La gestión pública del agua se abre paso entre trabas legales y económicas

Once ayuntamientos han recuperado la gestión del servicio desde 2010, según Agua es Vida.

 

gestion publica del agua

La recuperación de la gestión pública del agua es una tendencia en crecimiento en los últimos años. Y ha tomado un nuevo impulso con los cambios registrados en muchos consistorios en las elecciones de 2015. Según la entidad Agua es Vida, 11 Ayuntamientos catalanes han vuelto a coger las riendas del servicio desde 2010. Míriam Planas, responsable de la asociación, apunta que en los últimos años se están multiplicando los casos, “revirtiendo así poco a poco el movimiento masivo de privatización que se produjo durante la década de los 80 y 90. Ahora se está viendo que este modelo ha fracasado”. Según un estudio de la entidad, el suministro de agua a un 84% de la población lo realizan empresas privadas, básicamente Agbar o sociedades de su grupo, como Sorea.

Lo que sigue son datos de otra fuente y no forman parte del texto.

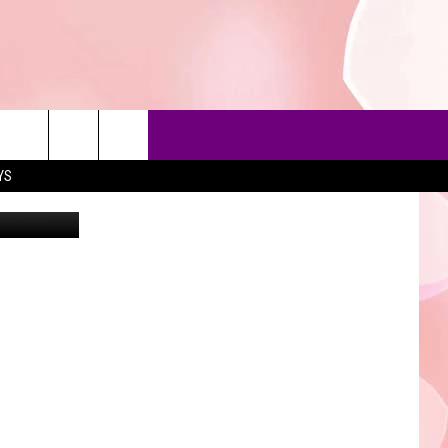
LAY
YS
an Wallen's
90'S AT NOON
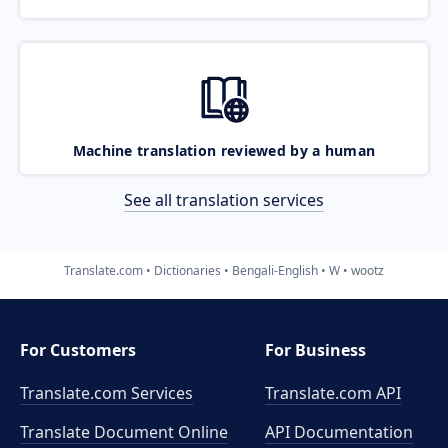
Machine translation reviewed by a human
See all translation services
Translate.com
Dictionaries
Bengali-English
W
wootz
For Customers
For Business
Translate.com Services
Translate.com
API
Translate Document Online
API Documentation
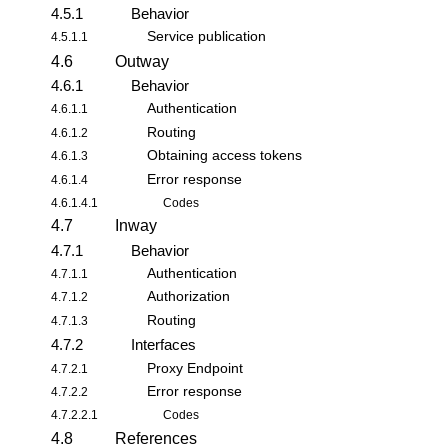
4.5.1
Behavior
Service publication
4.5.1.1
4.6
Outway
4.6.1
Behavior
Authentication
4.6.1.1
Routing
4.6.1.2
Obtaining access tokens
4.6.1.3
Error response
4.6.1.4
4.6.1.4.1
Codes
4.7
Inway
4.7.1
Behavior
Authentication
4.7.1.1
Authorization
4.7.1.2
Routing
4.7.1.3
4.7.2
Interfaces
Proxy Endpoint
4.7.2.1
Error response
4.7.2.2
4.7.2.2.1
Codes
4.8
References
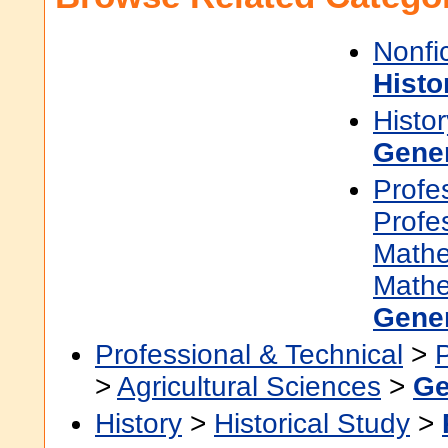
Nonfi
Histo
Histor
Gene
Profe
Profe
Mathe
Mathe
Gene
Professional & Technical
>
>
Agricultural Sciences
>
Ge
History
>
Historical Study
>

El interés por cambiar el modelo coincide con el vencimiento de muchas concesiones, hechas a 20 o 30 años. En esta situación está Collbató (Baix Llobregat) que mañana estrenará gestión pública del agua (hasta ahora en manos de Sorea). La decisión de rescindir el contrato se tomó, resume el concejal de Medio Ambiente Jordi Serra, por “la desastrosa gestión de la empresa”. “Recibíamos muchas quejas de los ciudadanos, la compañía no respondía a nuestros requerimientos y la red estaba en muy mal estado”, abunda.

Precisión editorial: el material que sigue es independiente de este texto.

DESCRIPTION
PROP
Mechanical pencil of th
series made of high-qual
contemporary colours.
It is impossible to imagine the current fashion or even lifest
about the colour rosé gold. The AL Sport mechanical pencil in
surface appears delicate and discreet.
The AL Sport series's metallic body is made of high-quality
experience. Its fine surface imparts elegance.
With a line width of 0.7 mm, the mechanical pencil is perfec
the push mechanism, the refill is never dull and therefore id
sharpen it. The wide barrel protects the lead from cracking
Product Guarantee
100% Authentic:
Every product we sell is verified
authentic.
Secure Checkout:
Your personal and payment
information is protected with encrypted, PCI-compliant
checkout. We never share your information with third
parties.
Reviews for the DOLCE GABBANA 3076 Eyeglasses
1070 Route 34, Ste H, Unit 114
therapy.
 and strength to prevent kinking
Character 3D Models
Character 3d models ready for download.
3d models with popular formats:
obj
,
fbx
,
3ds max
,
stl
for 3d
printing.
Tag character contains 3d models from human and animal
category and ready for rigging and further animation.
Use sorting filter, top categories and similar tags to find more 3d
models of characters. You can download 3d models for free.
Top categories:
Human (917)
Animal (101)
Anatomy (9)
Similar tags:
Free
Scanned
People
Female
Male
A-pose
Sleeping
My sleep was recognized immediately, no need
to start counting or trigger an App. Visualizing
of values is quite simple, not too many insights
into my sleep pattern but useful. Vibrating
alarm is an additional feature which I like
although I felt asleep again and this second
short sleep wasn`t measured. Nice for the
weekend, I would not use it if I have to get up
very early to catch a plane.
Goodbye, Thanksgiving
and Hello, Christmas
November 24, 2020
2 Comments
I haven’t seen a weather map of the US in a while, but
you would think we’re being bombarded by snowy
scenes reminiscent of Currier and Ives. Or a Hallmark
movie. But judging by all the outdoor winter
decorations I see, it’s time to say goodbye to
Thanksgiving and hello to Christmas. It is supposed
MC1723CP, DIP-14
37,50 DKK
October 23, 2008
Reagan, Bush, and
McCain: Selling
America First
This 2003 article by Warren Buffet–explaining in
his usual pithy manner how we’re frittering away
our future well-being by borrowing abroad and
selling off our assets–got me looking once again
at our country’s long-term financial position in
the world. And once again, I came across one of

Varios estudios técnicos encargados por el Ayuntamiento revelaron que el 58% del agua que circulaba por las tuberías se perdía debido a fugas y que era necesario invertir dos millones para poner la red a punto, una cifra inasumible para un ayuntamiento pequeño. Con el asesoramiento de Agua es Vida y Congiac (asociación de ayuntamientos con gestión pública del agua) elaboraron un plan de inversiones a más largo plazo y viable económicamente para arreglar la red en 10 años.

Ripollet tiene previsto seguir la senda de Collbató en octubre, cuando vence el contrato con Sorea. Antes hará unas jornadas participativas. Terrassa decidirá antes de finales de año si opta por la gestión pública o mixta.